PROBLEM: Which lines in the records below hold the word "wunderschöne"? Copy each of them.

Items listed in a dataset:
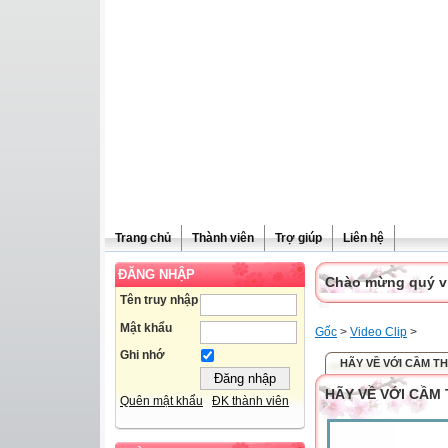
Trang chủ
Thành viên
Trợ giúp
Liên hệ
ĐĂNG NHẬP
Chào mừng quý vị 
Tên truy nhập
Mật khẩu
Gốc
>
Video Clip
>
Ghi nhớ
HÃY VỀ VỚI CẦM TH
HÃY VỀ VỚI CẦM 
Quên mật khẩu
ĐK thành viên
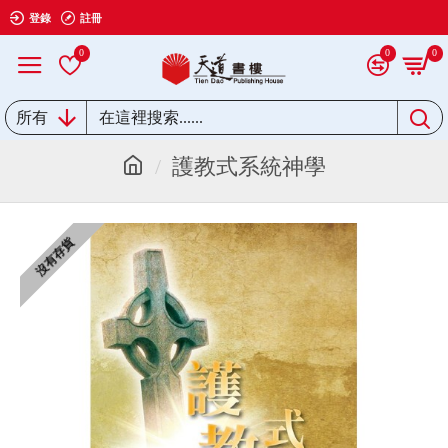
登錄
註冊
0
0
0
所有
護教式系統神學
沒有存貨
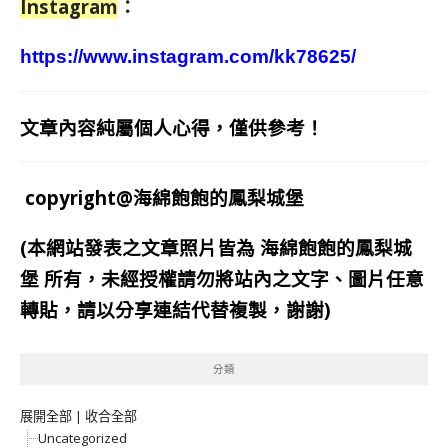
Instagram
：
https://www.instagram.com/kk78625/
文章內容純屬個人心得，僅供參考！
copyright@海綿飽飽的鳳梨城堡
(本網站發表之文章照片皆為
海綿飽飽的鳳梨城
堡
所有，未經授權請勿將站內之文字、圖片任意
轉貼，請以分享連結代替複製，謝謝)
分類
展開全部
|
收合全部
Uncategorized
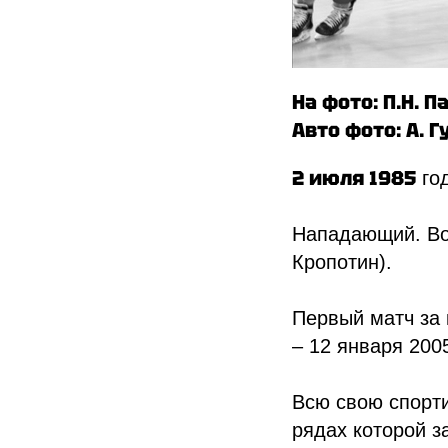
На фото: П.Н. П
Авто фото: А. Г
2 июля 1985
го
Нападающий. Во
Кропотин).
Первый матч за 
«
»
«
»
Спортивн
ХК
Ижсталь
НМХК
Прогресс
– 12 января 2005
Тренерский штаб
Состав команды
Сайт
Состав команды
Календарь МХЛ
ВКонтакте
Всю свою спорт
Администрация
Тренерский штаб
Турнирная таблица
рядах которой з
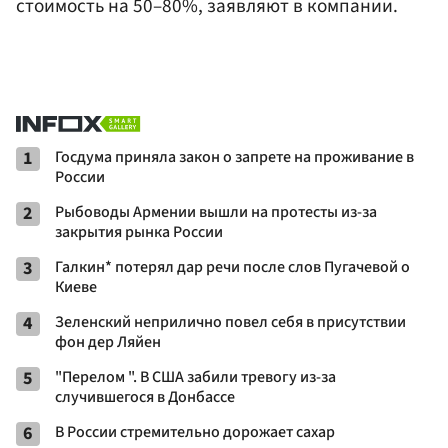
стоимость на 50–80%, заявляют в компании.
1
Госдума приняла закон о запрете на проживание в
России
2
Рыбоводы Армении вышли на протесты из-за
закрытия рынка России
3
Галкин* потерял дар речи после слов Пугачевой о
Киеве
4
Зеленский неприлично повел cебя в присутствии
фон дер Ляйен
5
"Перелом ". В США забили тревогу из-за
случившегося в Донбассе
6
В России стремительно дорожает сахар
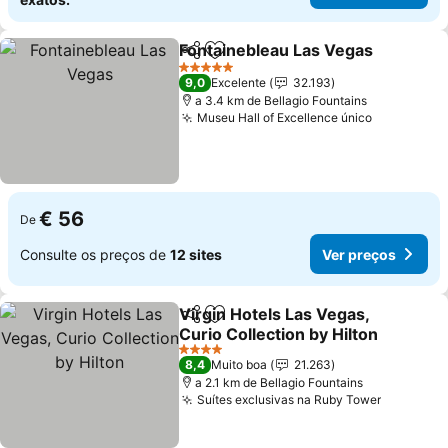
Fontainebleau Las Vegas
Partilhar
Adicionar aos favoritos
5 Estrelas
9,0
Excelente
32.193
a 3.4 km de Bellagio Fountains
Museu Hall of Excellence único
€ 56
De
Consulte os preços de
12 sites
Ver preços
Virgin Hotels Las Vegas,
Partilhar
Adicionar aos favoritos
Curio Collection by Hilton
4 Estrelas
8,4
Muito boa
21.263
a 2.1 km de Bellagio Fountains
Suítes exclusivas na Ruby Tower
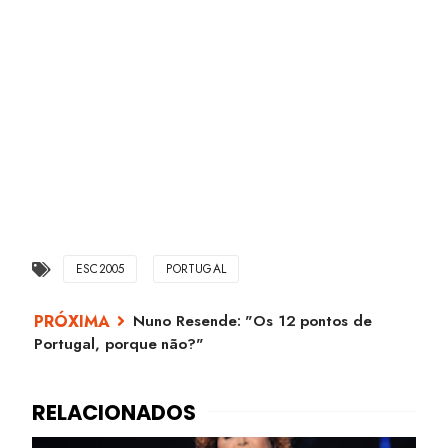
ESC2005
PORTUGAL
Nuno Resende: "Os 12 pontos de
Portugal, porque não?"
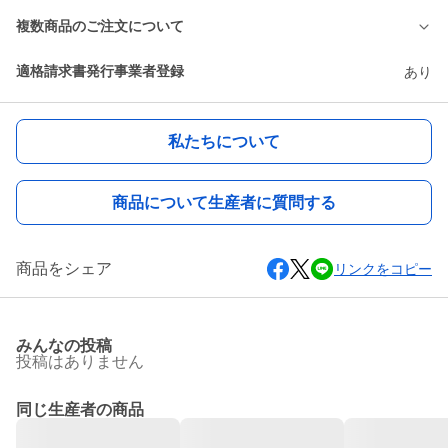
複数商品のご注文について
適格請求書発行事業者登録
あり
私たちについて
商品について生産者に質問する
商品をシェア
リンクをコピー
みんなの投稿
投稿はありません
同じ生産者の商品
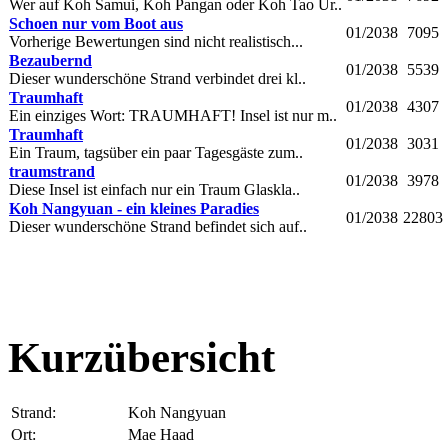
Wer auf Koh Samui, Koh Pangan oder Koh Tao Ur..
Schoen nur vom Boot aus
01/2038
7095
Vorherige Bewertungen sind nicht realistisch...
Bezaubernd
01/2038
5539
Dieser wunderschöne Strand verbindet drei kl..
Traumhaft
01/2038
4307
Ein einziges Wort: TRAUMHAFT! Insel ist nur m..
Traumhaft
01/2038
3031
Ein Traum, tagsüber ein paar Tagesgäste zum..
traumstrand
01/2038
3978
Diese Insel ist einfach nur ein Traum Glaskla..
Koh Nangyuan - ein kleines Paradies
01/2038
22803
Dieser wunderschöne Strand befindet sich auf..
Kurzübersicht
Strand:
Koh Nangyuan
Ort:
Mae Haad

WRITTEN ANSWER:
Dieser wunderschöne Strand verbindet drei kl..
Dieser wunderschöne Strand befindet sich auf..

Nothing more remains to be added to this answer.